The answer must be an exact printing of every record below, with the pictures omitted.

§ §

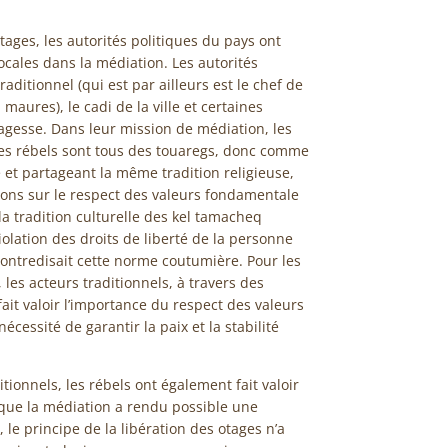
tages, les autorités politiques du pays ont
locales dans la médiation. Les autorités
raditionnel (qui est par ailleurs est le chef de
 maures), le cadi de la ville et certaines
agesse. Dans leur mission de médiation, les
les rébels sont tous des touaregs, donc comme
t partageant la même tradition religieuse,
tions sur le respect des valeurs fondamentale
la tradition culturelle des kel tamacheq
violation des droits de liberté de la personne
ontredisait cette norme coutumière. Pour les
es acteurs traditionnels, à travers des
fait valoir l’importance du respect des valeurs
nécessité de garantir la paix et la stabilité
tionnels, les rébels ont également fait valoir
r que la médiation a rendu possible une
, le principe de la libération des otages n’a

§ §

Answer space ->
tages, les autorités politiques du pays ont
locales dans la médiation. Les autorités
raditionnel (qui est par ailleurs est le chef de
 maures), le cadi de la ville et certaines
agesse. Dans leur mission de médiation, les
les rébels sont tous des touaregs, donc comme
t partageant la même tradition religieuse,
tions sur le respect des valeurs fondamentale
la tradition culturelle des kel tamacheq
violation des droits de liberté de la personne
ontredisait cette norme coutumière. Pour les
es acteurs traditionnels, à travers des
fait valoir l’importance du respect des valeurs
nécessité de garantir la paix et la stabilité
tionnels, les rébels ont également fait valoir
r que la médiation a rendu possible une
, le principe de la libération des otages n’a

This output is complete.